▸ **Data supplied**
---

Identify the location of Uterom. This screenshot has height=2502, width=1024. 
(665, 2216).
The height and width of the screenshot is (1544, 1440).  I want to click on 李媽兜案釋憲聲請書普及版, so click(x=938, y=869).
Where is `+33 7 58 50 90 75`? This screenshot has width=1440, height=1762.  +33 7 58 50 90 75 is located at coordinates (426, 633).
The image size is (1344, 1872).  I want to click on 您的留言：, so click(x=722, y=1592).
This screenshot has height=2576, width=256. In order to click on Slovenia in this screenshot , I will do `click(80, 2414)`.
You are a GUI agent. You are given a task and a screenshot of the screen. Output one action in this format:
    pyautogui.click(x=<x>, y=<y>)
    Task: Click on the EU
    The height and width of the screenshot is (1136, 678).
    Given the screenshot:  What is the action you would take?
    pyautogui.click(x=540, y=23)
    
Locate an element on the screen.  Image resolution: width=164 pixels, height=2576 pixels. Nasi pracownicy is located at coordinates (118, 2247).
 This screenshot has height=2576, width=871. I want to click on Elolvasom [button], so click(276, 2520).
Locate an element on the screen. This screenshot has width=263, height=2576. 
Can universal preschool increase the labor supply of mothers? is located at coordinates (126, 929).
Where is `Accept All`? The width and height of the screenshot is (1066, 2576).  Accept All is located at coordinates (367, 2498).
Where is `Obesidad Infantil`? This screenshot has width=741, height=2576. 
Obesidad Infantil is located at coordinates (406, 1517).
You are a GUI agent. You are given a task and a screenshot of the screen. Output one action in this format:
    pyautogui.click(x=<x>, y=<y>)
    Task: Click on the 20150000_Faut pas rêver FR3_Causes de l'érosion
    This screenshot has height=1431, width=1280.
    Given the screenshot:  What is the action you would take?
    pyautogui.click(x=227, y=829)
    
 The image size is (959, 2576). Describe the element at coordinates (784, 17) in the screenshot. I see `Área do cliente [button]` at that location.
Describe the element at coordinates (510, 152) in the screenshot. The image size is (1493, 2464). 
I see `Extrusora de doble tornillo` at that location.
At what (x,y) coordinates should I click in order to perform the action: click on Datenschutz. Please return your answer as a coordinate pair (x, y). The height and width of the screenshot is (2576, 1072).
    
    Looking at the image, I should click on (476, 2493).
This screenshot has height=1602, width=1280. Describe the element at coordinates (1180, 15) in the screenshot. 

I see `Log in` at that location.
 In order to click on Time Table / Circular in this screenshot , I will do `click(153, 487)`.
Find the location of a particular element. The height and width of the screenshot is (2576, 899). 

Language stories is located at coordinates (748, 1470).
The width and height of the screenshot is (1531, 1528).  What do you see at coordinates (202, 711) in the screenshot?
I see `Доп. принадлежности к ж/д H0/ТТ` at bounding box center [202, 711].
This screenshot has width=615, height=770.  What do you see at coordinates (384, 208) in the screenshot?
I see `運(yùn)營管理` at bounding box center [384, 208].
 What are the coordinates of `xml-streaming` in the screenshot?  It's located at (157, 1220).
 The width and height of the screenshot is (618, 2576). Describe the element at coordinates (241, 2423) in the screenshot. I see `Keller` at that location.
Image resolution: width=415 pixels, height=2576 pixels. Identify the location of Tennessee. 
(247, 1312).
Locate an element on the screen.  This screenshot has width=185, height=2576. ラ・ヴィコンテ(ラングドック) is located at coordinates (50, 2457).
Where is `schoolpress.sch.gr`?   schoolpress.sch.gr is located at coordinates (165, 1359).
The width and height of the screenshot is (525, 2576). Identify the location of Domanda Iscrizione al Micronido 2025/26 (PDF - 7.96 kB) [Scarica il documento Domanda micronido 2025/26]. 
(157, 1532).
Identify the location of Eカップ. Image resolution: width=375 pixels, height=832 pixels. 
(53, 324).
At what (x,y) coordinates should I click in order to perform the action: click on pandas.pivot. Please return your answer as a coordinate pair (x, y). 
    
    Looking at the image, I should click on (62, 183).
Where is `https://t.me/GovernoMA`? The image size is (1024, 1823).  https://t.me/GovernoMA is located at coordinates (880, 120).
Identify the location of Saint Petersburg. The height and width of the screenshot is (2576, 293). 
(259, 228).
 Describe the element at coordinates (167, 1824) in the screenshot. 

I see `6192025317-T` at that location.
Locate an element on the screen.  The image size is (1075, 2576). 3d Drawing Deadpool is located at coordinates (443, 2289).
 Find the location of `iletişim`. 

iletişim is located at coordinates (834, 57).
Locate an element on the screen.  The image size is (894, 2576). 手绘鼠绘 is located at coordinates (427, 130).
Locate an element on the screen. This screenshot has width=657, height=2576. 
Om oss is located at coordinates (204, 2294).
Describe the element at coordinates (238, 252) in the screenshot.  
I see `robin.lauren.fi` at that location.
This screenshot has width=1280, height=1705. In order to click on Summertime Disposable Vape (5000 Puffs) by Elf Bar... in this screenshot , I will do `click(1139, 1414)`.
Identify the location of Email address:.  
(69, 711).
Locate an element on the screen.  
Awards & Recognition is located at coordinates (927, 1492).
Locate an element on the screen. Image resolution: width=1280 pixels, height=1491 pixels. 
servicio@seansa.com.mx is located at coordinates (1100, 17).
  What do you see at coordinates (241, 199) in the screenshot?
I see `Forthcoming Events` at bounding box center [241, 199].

---

▸ **Activity**
Once more, write out the records above, exactly as they stand.

▸ **Answer space**
Identify the location of Uterom. This screenshot has height=2502, width=1024. 
(665, 2216).
The height and width of the screenshot is (1544, 1440).  I want to click on 李媽兜案釋憲聲請書普及版, so click(x=938, y=869).
Where is `+33 7 58 50 90 75`? This screenshot has width=1440, height=1762.  +33 7 58 50 90 75 is located at coordinates (426, 633).
The image size is (1344, 1872).  I want to click on 您的留言：, so click(x=722, y=1592).
This screenshot has height=2576, width=256. In order to click on Slovenia in this screenshot , I will do `click(80, 2414)`.
You are a GUI agent. You are given a task and a screenshot of the screen. Output one action in this format:
    pyautogui.click(x=<x>, y=<y>)
    Task: Click on the EU
    The height and width of the screenshot is (1136, 678).
    Given the screenshot:  What is the action you would take?
    pyautogui.click(x=540, y=23)
    
Locate an element on the screen.  Image resolution: width=164 pixels, height=2576 pixels. Nasi pracownicy is located at coordinates (118, 2247).
 This screenshot has height=2576, width=871. I want to click on Elolvasom [button], so click(276, 2520).
Locate an element on the screen. This screenshot has width=263, height=2576. 
Can universal preschool increase the labor supply of mothers? is located at coordinates (126, 929).
Where is `Accept All`? The width and height of the screenshot is (1066, 2576).  Accept All is located at coordinates (367, 2498).
Where is `Obesidad Infantil`? This screenshot has width=741, height=2576. 
Obesidad Infantil is located at coordinates (406, 1517).
You are a GUI agent. You are given a task and a screenshot of the screen. Output one action in this format:
    pyautogui.click(x=<x>, y=<y>)
    Task: Click on the 20150000_Faut pas rêver FR3_Causes de l'érosion
    This screenshot has height=1431, width=1280.
    Given the screenshot:  What is the action you would take?
    pyautogui.click(x=227, y=829)
    
 The image size is (959, 2576). Describe the element at coordinates (784, 17) in the screenshot. I see `Área do cliente [button]` at that location.
Describe the element at coordinates (510, 152) in the screenshot. The image size is (1493, 2464). 
I see `Extrusora de doble tornillo` at that location.
At what (x,y) coordinates should I click in order to perform the action: click on Datenschutz. Please return your answer as a coordinate pair (x, y). The height and width of the screenshot is (2576, 1072).
    
    Looking at the image, I should click on (476, 2493).
This screenshot has height=1602, width=1280. Describe the element at coordinates (1180, 15) in the screenshot. 

I see `Log in` at that location.
 In order to click on Time Table / Circular in this screenshot , I will do `click(153, 487)`.
Find the location of a particular element. The height and width of the screenshot is (2576, 899). 

Language stories is located at coordinates (748, 1470).
The width and height of the screenshot is (1531, 1528).  What do you see at coordinates (202, 711) in the screenshot?
I see `Доп. принадлежности к ж/д H0/ТТ` at bounding box center [202, 711].
This screenshot has width=615, height=770.  What do you see at coordinates (384, 208) in the screenshot?
I see `運(yùn)營管理` at bounding box center [384, 208].
 What are the coordinates of `xml-streaming` in the screenshot?  It's located at (157, 1220).
 The width and height of the screenshot is (618, 2576). Describe the element at coordinates (241, 2423) in the screenshot. I see `Keller` at that location.
Image resolution: width=415 pixels, height=2576 pixels. Identify the location of Tennessee. 
(247, 1312).
Locate an element on the screen.  This screenshot has width=185, height=2576. ラ・ヴィコンテ(ラングドック) is located at coordinates (50, 2457).
Where is `schoolpress.sch.gr`?   schoolpress.sch.gr is located at coordinates (165, 1359).
The width and height of the screenshot is (525, 2576). Identify the location of Domanda Iscrizione al Micronido 2025/26 (PDF - 7.96 kB) [Scarica il documento Domanda micronido 2025/26]. 
(157, 1532).
Identify the location of Eカップ. Image resolution: width=375 pixels, height=832 pixels. 
(53, 324).
At what (x,y) coordinates should I click in order to perform the action: click on pandas.pivot. Please return your answer as a coordinate pair (x, y). 
    
    Looking at the image, I should click on (62, 183).
Where is `https://t.me/GovernoMA`? The image size is (1024, 1823).  https://t.me/GovernoMA is located at coordinates (880, 120).
Identify the location of Saint Petersburg. The height and width of the screenshot is (2576, 293). 
(259, 228).
 Describe the element at coordinates (167, 1824) in the screenshot. 

I see `6192025317-T` at that location.
Locate an element on the screen.  The image size is (1075, 2576). 3d Drawing Deadpool is located at coordinates (443, 2289).
 Find the location of `iletişim`. 

iletişim is located at coordinates (834, 57).
Locate an element on the screen.  The image size is (894, 2576). 手绘鼠绘 is located at coordinates (427, 130).
Locate an element on the screen. This screenshot has width=657, height=2576. 
Om oss is located at coordinates (204, 2294).
Describe the element at coordinates (238, 252) in the screenshot.  
I see `robin.lauren.fi` at that location.
This screenshot has width=1280, height=1705. In order to click on Summertime Disposable Vape (5000 Puffs) by Elf Bar... in this screenshot , I will do `click(1139, 1414)`.
Identify the location of Email address:.  
(69, 711).
Locate an element on the screen.  
Awards & Recognition is located at coordinates (927, 1492).
Locate an element on the screen. Image resolution: width=1280 pixels, height=1491 pixels. 
servicio@seansa.com.mx is located at coordinates (1100, 17).
  What do you see at coordinates (241, 199) in the screenshot?
I see `Forthcoming Events` at bounding box center [241, 199].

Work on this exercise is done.